- **TASK ITEM**:
Find and return every line of the data that contains the word "traffico".

□ □ □ □ □

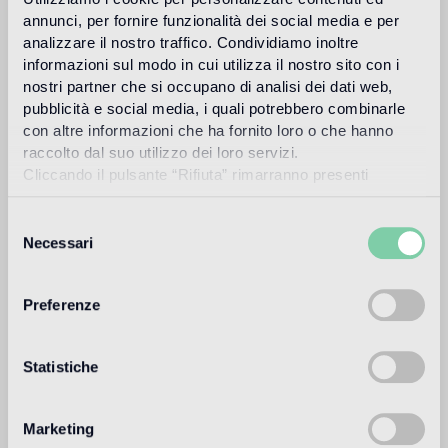
oficinas, viviendas y espacios públicos.
annunci, per fornire funzionalità dei social media e per
Más información
analizzare il nostro traffico. Condividiamo inoltre
informazioni sul modo in cui utilizza il nostro sito con i
nostri partner che si occupano di analisi dei dati web,
pubblicità e social media, i quali potrebbero combinarle
Uso previsto
con altre informazioni che ha fornito loro o che hanno
raccolto dal suo utilizzo dei loro servizi.
Suelo de interior
Cliccando il pulsante “Rifiuta” rimarranno presenti
1
alto traffico in ambienti residenziali: medio traffico in ambienti
soltanto cookie tecnici o di sessione ovvero cookie
commerciali
analitici di prime e terze parti equiparabili agli identificatori
Selezione
tecnici.
Necessari
del
Suelo de exteriores
consenso
non adatto
Preferenze
Piscina y SPA
non adatto
Statistiche
Revestimiento de interior
adatto
Marketing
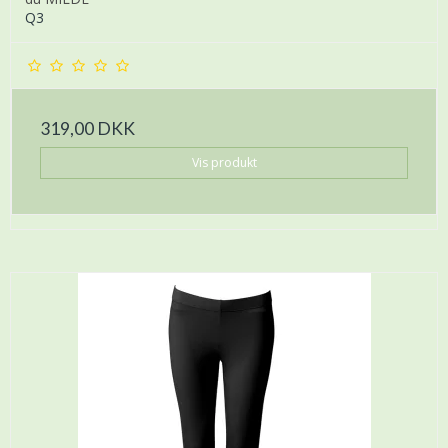
Q3
319,00 DKK
Vis produkt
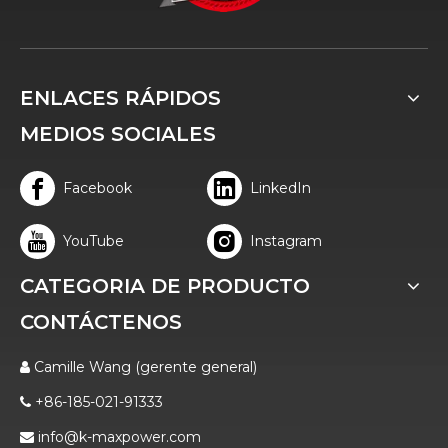
ENLACES RÁPIDOS
MEDIOS SOCIALES
Facebook
LinkedIn
YouTube
Instagram
CATEGORIA DE PRODUCTO
CONTÁCTENOS
Camille Wang (gerente general)

+86-185-021-91333

info@k-maxpower.com

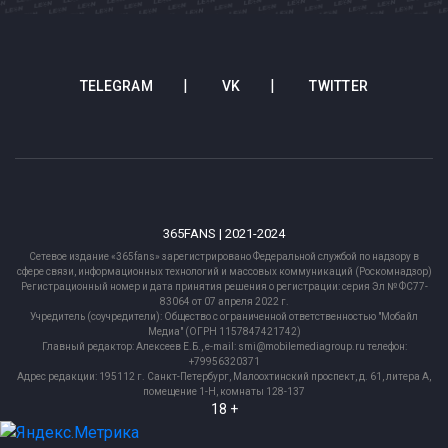
TELEGRAM
VK
TWITTER
365FANS | 2021-2024
Сетевое издание «365fans» зарегистрировано Федеральной службой по надзору в
сфере связи, информационных технологий и массовых коммуникаций (Роскомнадзор)
Регистрационный номер и дата принятия решения о регистрации: серия Эл № ФС77-
83064 от 07 апреля 2022 г.
Учредитель (соучредители): Общество с ограниченной ответственностью "Мобайл
Медиа" (ОГРН 1157847421742)
Главный редактор: Алексеев Е.Б., e-mail: smi@mobilemediagroup.ru телефон:
+79956320371
Адрес редакции: 195112 г. Санкт-Петербург, Малоохтинский проспект, д. 61, литера А,
помещение 1-Н, комнаты 128-137
18 +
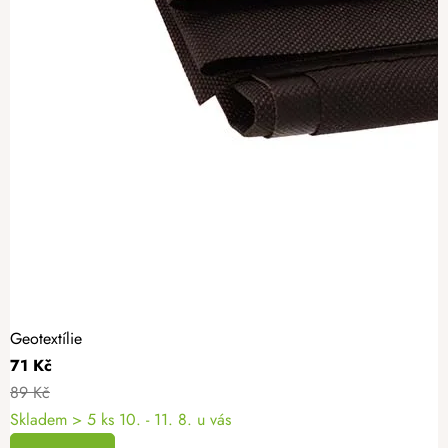
Geotextílie
71 Kč
89 Kč
Skladem
> 5 ks
10. - 11. 8. u vás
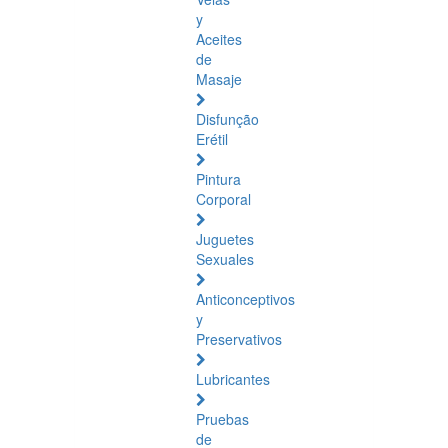
y
Aceites
de
Masaje
Disfunção
Erétil
Pintura
Corporal
Juguetes
Sexuales
Anticonceptivos
y
Preservativos
Lubricantes
Pruebas
de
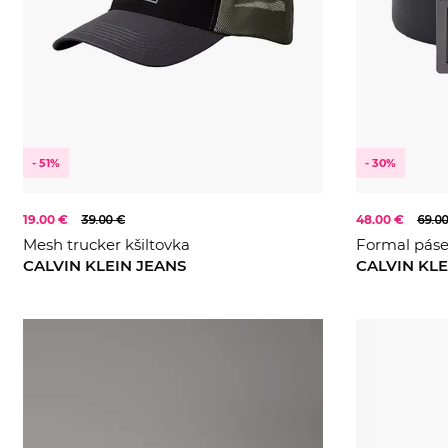
- 51%
- 30%
19.00 €
39.00 €
48.00 €
69.0
Mesh trucker kšiltovka
Formal pás
CALVIN KLEIN JEANS
CALVIN KLE
100
105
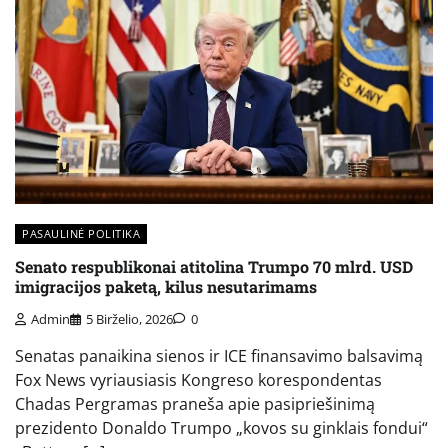
PASAULINĖ POLITIKA
Senato respublikonai atitolina Trumpo 70 mlrd. USD
imigracijos paketą, kilus nesutarimams
Admin
5 Birželio, 2026
0
Senatas panaikina sienos ir ICE finansavimo balsavimą
Fox News vyriausiasis Kongreso korespondentas
Chadas Pergramas praneša apie pasipriešinimą
prezidento Donaldo Trumpo „kovos su ginklais fondui“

□ □ □ □ □

- **SOLUTION TO THE EXERCISE**:
analizzare il nostro traffico. Condividiamo inoltre
alto traffico in ambienti residenziali: medio traffico in ambienti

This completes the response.